3−3 浩
会社の医療棟から寮に戻ってこられたのは、お昼を少し過ぎた頃だ。
浩の傷は広範囲ではあったものの、肩以外は浅く、邪気を払い清めれば痛みは遠ざかった。
傷も1週間ほどで自然に塞がるだろう。
あとは失った血を取り戻せば日常生活には支障はない。
一緒に運び込まれた瀬越の背中の傷もさほど重くなく、二人揃って寮へ帰れと追い出された。雑な医師は休日出勤を好まない。子ども以外にはとても厳しい。腕は確かだが。

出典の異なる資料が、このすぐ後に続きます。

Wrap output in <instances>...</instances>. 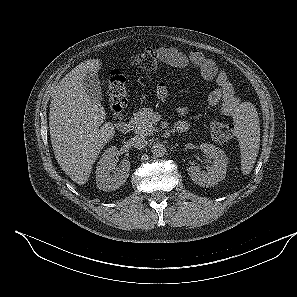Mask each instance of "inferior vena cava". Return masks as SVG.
<instances>
[{"instance_id":"obj_1","label":"inferior vena cava","mask_w":297,"mask_h":297,"mask_svg":"<svg viewBox=\"0 0 297 297\" xmlns=\"http://www.w3.org/2000/svg\"><path fill=\"white\" fill-rule=\"evenodd\" d=\"M131 143H132L133 147L141 150L147 146L148 141L145 136L136 135L133 138H131Z\"/></svg>"}]
</instances>
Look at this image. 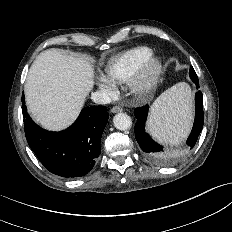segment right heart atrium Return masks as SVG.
Wrapping results in <instances>:
<instances>
[{
    "label": "right heart atrium",
    "instance_id": "d8ad5b80",
    "mask_svg": "<svg viewBox=\"0 0 232 232\" xmlns=\"http://www.w3.org/2000/svg\"><path fill=\"white\" fill-rule=\"evenodd\" d=\"M100 88L109 96H112L116 92L114 83L105 76H100L98 79Z\"/></svg>",
    "mask_w": 232,
    "mask_h": 232
}]
</instances>
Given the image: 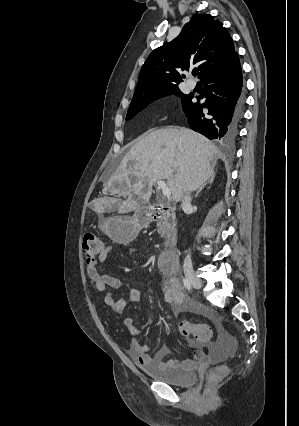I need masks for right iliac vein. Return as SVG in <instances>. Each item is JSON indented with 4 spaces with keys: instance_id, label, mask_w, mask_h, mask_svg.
<instances>
[{
    "instance_id": "obj_1",
    "label": "right iliac vein",
    "mask_w": 299,
    "mask_h": 426,
    "mask_svg": "<svg viewBox=\"0 0 299 426\" xmlns=\"http://www.w3.org/2000/svg\"><path fill=\"white\" fill-rule=\"evenodd\" d=\"M184 272H185V276L188 279V281L190 282V284L194 288L200 289L201 286H202V283H201V280L195 274L194 270L190 266H186L184 268Z\"/></svg>"
}]
</instances>
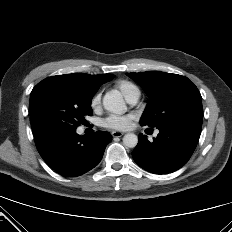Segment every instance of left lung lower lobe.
Instances as JSON below:
<instances>
[{"label":"left lung lower lobe","instance_id":"left-lung-lower-lobe-1","mask_svg":"<svg viewBox=\"0 0 232 232\" xmlns=\"http://www.w3.org/2000/svg\"><path fill=\"white\" fill-rule=\"evenodd\" d=\"M153 141L139 134L132 152L134 161L154 174H167L184 166L195 150L202 129V117L174 119L161 124Z\"/></svg>","mask_w":232,"mask_h":232}]
</instances>
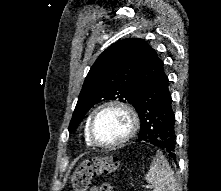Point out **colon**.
Instances as JSON below:
<instances>
[{"label": "colon", "instance_id": "obj_1", "mask_svg": "<svg viewBox=\"0 0 221 191\" xmlns=\"http://www.w3.org/2000/svg\"><path fill=\"white\" fill-rule=\"evenodd\" d=\"M119 166V161L114 156L93 157L80 163L75 170L72 179L73 191H87L92 178L99 175H111ZM100 191H114L113 186L104 182L100 186Z\"/></svg>", "mask_w": 221, "mask_h": 191}]
</instances>
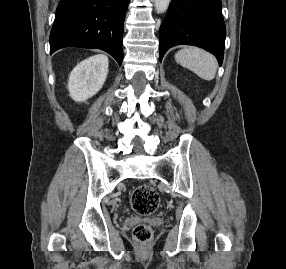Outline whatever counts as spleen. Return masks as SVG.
<instances>
[{
    "label": "spleen",
    "instance_id": "1",
    "mask_svg": "<svg viewBox=\"0 0 286 269\" xmlns=\"http://www.w3.org/2000/svg\"><path fill=\"white\" fill-rule=\"evenodd\" d=\"M175 60L189 69L201 79H214L217 70V61L209 52L196 47H186L175 54Z\"/></svg>",
    "mask_w": 286,
    "mask_h": 269
}]
</instances>
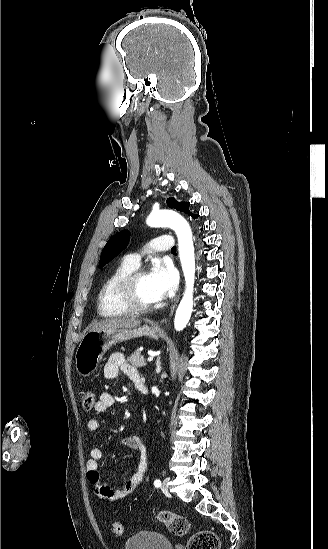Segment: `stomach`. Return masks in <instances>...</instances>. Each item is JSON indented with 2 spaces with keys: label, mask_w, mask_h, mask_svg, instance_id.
Listing matches in <instances>:
<instances>
[{
  "label": "stomach",
  "mask_w": 328,
  "mask_h": 549,
  "mask_svg": "<svg viewBox=\"0 0 328 549\" xmlns=\"http://www.w3.org/2000/svg\"><path fill=\"white\" fill-rule=\"evenodd\" d=\"M137 337H152L158 339V331L148 325L134 329H102V331H87L75 355L76 371L81 377H91L96 371L103 355L112 345L130 341Z\"/></svg>",
  "instance_id": "1"
}]
</instances>
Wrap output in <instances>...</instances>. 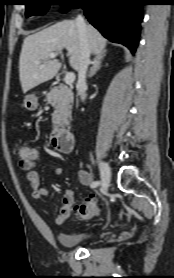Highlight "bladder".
<instances>
[{
    "label": "bladder",
    "mask_w": 174,
    "mask_h": 278,
    "mask_svg": "<svg viewBox=\"0 0 174 278\" xmlns=\"http://www.w3.org/2000/svg\"><path fill=\"white\" fill-rule=\"evenodd\" d=\"M92 236V233H80V234H69L59 233L57 239L59 243L64 247H74Z\"/></svg>",
    "instance_id": "bladder-1"
}]
</instances>
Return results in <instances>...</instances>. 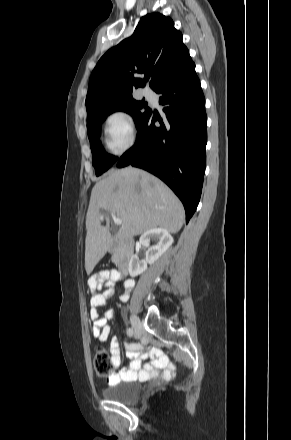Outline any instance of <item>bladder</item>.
Here are the masks:
<instances>
[{"label":"bladder","mask_w":291,"mask_h":440,"mask_svg":"<svg viewBox=\"0 0 291 440\" xmlns=\"http://www.w3.org/2000/svg\"><path fill=\"white\" fill-rule=\"evenodd\" d=\"M102 395L120 404L135 403L141 397L140 382L133 380L104 388Z\"/></svg>","instance_id":"31cf9c89"}]
</instances>
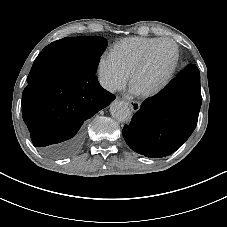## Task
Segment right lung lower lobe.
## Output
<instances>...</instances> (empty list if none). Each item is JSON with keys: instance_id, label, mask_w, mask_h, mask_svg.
I'll return each mask as SVG.
<instances>
[{"instance_id": "98d812e1", "label": "right lung lower lobe", "mask_w": 227, "mask_h": 227, "mask_svg": "<svg viewBox=\"0 0 227 227\" xmlns=\"http://www.w3.org/2000/svg\"><path fill=\"white\" fill-rule=\"evenodd\" d=\"M63 39L46 46L33 67L44 77L28 83L22 94V113L34 146L47 158H65L82 146L87 120L115 96L97 76L86 78L61 69L60 55L69 47Z\"/></svg>"}]
</instances>
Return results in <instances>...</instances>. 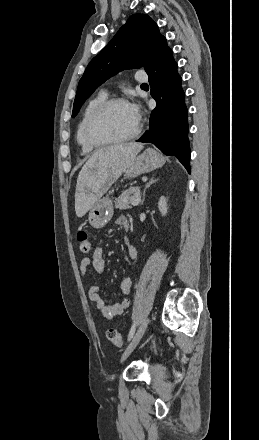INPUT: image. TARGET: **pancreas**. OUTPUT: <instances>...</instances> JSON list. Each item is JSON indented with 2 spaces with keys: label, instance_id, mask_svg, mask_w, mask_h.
Returning <instances> with one entry per match:
<instances>
[{
  "label": "pancreas",
  "instance_id": "obj_1",
  "mask_svg": "<svg viewBox=\"0 0 259 440\" xmlns=\"http://www.w3.org/2000/svg\"><path fill=\"white\" fill-rule=\"evenodd\" d=\"M139 193L138 187H131L125 190L116 200L115 207L120 210L131 208V204L136 199V194Z\"/></svg>",
  "mask_w": 259,
  "mask_h": 440
}]
</instances>
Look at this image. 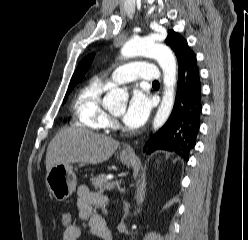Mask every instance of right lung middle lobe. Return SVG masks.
<instances>
[{
    "label": "right lung middle lobe",
    "instance_id": "obj_1",
    "mask_svg": "<svg viewBox=\"0 0 248 240\" xmlns=\"http://www.w3.org/2000/svg\"><path fill=\"white\" fill-rule=\"evenodd\" d=\"M76 84H77V82H70L68 90H67V93H66V96H65L64 99L67 98L68 94L73 90V88L75 87Z\"/></svg>",
    "mask_w": 248,
    "mask_h": 240
}]
</instances>
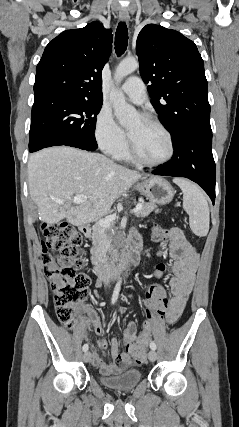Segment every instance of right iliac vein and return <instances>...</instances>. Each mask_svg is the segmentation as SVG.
Segmentation results:
<instances>
[{
    "mask_svg": "<svg viewBox=\"0 0 239 427\" xmlns=\"http://www.w3.org/2000/svg\"><path fill=\"white\" fill-rule=\"evenodd\" d=\"M83 360L85 362H90V360H91V353L89 351H87V352L84 353Z\"/></svg>",
    "mask_w": 239,
    "mask_h": 427,
    "instance_id": "right-iliac-vein-1",
    "label": "right iliac vein"
}]
</instances>
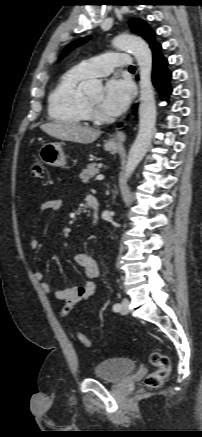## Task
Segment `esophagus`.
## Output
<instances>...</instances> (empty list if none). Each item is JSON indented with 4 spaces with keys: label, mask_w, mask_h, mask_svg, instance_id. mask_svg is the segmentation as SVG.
I'll use <instances>...</instances> for the list:
<instances>
[{
    "label": "esophagus",
    "mask_w": 202,
    "mask_h": 437,
    "mask_svg": "<svg viewBox=\"0 0 202 437\" xmlns=\"http://www.w3.org/2000/svg\"><path fill=\"white\" fill-rule=\"evenodd\" d=\"M126 139L123 131H117L111 138V142L115 144H122Z\"/></svg>",
    "instance_id": "esophagus-1"
}]
</instances>
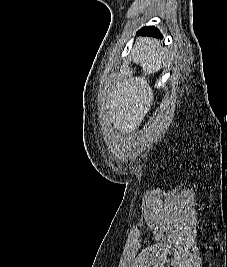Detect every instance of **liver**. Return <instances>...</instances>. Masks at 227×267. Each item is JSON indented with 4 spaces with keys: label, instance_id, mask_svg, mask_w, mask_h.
<instances>
[{
    "label": "liver",
    "instance_id": "1",
    "mask_svg": "<svg viewBox=\"0 0 227 267\" xmlns=\"http://www.w3.org/2000/svg\"><path fill=\"white\" fill-rule=\"evenodd\" d=\"M156 43L153 45L152 40L145 39L137 42L131 51L134 63H139L145 76L158 72L164 65L165 49ZM145 76L124 79L112 87L108 116L114 128L121 132H134L153 104V91Z\"/></svg>",
    "mask_w": 227,
    "mask_h": 267
}]
</instances>
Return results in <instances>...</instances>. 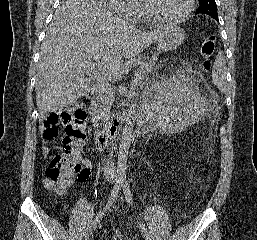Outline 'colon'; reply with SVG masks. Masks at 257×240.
<instances>
[{
	"label": "colon",
	"instance_id": "1",
	"mask_svg": "<svg viewBox=\"0 0 257 240\" xmlns=\"http://www.w3.org/2000/svg\"><path fill=\"white\" fill-rule=\"evenodd\" d=\"M215 49V36L208 35L202 39L198 53L205 71H210L212 67ZM86 117L85 107L82 104H75L60 113L49 114L44 122V135L49 140L57 137L59 125L65 128L64 151L51 159L45 171V183L59 193L66 191L75 177H82L86 173L80 162V154L86 138Z\"/></svg>",
	"mask_w": 257,
	"mask_h": 240
}]
</instances>
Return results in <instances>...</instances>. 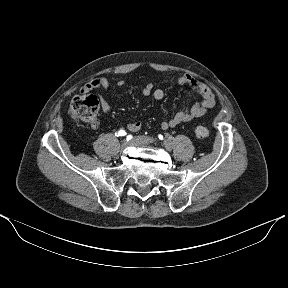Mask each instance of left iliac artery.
Segmentation results:
<instances>
[{
	"label": "left iliac artery",
	"instance_id": "44dca946",
	"mask_svg": "<svg viewBox=\"0 0 288 288\" xmlns=\"http://www.w3.org/2000/svg\"><path fill=\"white\" fill-rule=\"evenodd\" d=\"M159 139H161V140L163 139V136L161 134L159 135Z\"/></svg>",
	"mask_w": 288,
	"mask_h": 288
}]
</instances>
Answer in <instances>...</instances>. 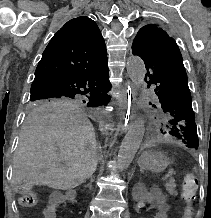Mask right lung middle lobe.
<instances>
[{
	"instance_id": "right-lung-middle-lobe-1",
	"label": "right lung middle lobe",
	"mask_w": 211,
	"mask_h": 218,
	"mask_svg": "<svg viewBox=\"0 0 211 218\" xmlns=\"http://www.w3.org/2000/svg\"><path fill=\"white\" fill-rule=\"evenodd\" d=\"M32 92L34 89L31 90ZM109 102L107 98L93 97L89 99H82L80 97H61L53 96L42 99H31L29 102L30 109H48L66 106H80V107H98L106 105Z\"/></svg>"
}]
</instances>
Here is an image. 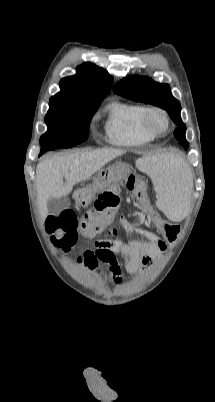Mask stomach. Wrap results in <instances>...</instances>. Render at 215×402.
I'll return each instance as SVG.
<instances>
[{"label": "stomach", "mask_w": 215, "mask_h": 402, "mask_svg": "<svg viewBox=\"0 0 215 402\" xmlns=\"http://www.w3.org/2000/svg\"><path fill=\"white\" fill-rule=\"evenodd\" d=\"M129 175V165L115 162L101 170L93 183L74 192L73 197L80 206H88L96 197V194L105 190L113 183H122Z\"/></svg>", "instance_id": "obj_1"}]
</instances>
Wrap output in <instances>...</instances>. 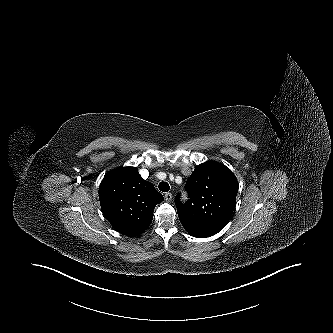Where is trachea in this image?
<instances>
[{
    "label": "trachea",
    "instance_id": "1",
    "mask_svg": "<svg viewBox=\"0 0 333 333\" xmlns=\"http://www.w3.org/2000/svg\"><path fill=\"white\" fill-rule=\"evenodd\" d=\"M158 187H159V190L162 191V192H167L170 189L169 184L167 182H164V181L160 182Z\"/></svg>",
    "mask_w": 333,
    "mask_h": 333
}]
</instances>
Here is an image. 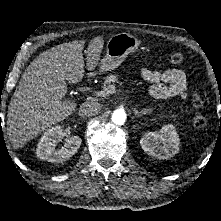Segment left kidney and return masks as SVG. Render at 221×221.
<instances>
[{
	"mask_svg": "<svg viewBox=\"0 0 221 221\" xmlns=\"http://www.w3.org/2000/svg\"><path fill=\"white\" fill-rule=\"evenodd\" d=\"M142 149L150 156L168 159L179 151V137L175 126L164 125L160 131L148 132L140 140Z\"/></svg>",
	"mask_w": 221,
	"mask_h": 221,
	"instance_id": "obj_1",
	"label": "left kidney"
}]
</instances>
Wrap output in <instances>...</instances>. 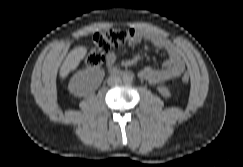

安代係長は昨夜、目を覚ましてそのまま帰宅したそうだ。
怪我はなく、強い邪気に晒されて精神力が尽きたらしい。
倒れていたところを保護されたと聞いている。
何事もなくてよかった、と思う反面、「これから」が怖い。
「まあ、死ななくてよかった」
瀬越が浩の顔をしみじみと見やる。
「そうだね、瀬越さんも無事でよかった…ありがとう」
瀬越はあの時、浩を逃してくれようと戦ってくれた。
背に傷を負い、それでも、逃げろと、見るだけでも怖気が走るアレに向かって拳を繰り出した。
「まあ、あれが今回の任務だったし」
瀬越が苦い顔になる。
「力不足で遂行できなかったけど」
「相手が悪かったよ。アレは怖かった。すごく、恐ろしかった」
「…喰われたのか?」
事情を知っている瀬越がそっと聞いてくる。
「血の味は知られた。抉られたけど、受肉はしなかったと思う」
「運がよかったのかな?そのまま喰われても不思議じゃなかっただろ」
「とりあえずは?ただ、対価がわからないから怖い」
「ああ、助けてもらったんだよな、女の子に」
「うん。強い守りの子だったよ。あとさ、できればアレは祓うんじゃなくて昇らせたい。こどもと赤ん坊だった」
「…そこまで見えたのか。大きさから子どもかな、と思ったけど。2体?」
「子どもと赤ん坊。それにくまのぬいぐるみ。」
「2体にぬいぐるみ…中に入ってたら厄介だよな。それ、浄化できるかなぁ」
瀬越の意見はもっともだ。子どもは言葉も通じず難しいのに、アレは浩の血を覚えた。
浄化なんて甘いことは行っていられないだろう。
それでも、願ってしまう。
浄化の、あの暖かな明るい光に包まれて安心して昇ってほしいと願ってしまう。
「さて、またなんか食って寝よ。ああ、食って寝るだけで三連休が終わってしまう予感」
「えと、当初の予定通りだよね?」
「うっせえわ、お前だって同じようなもんだろ!はっ!もしかして千鳥さんとの予定が」
「ないって。優美ちゃんは幼馴染。妹みたいなものだって。優美ちゃんが5歳のときから面倒見てんだよ?」
「といいつう、気心の知れた、施設同士でくっつく率がすごく高いじゃん」
「俺と優美ちゃんは違うよ。ほぼほぼ兄弟だし、さあ、瀬越さん部屋に戻ってくださいね。自分の部屋通り過ぎてるじゃないすか」
自室を通り過ぎてまでついてきた瀬越を追い払う。
怪我した後はなぜか人恋しくなるらしい瀬越は、渋々と自室に戻っていく。
部屋に入ると雑然とした自分の部屋に帰ってこれた安心感にひどく眠くなる。
「…寝よ、とその前に」
とりあえずシャワーを浴びたこの時の自分に後々感謝することになる。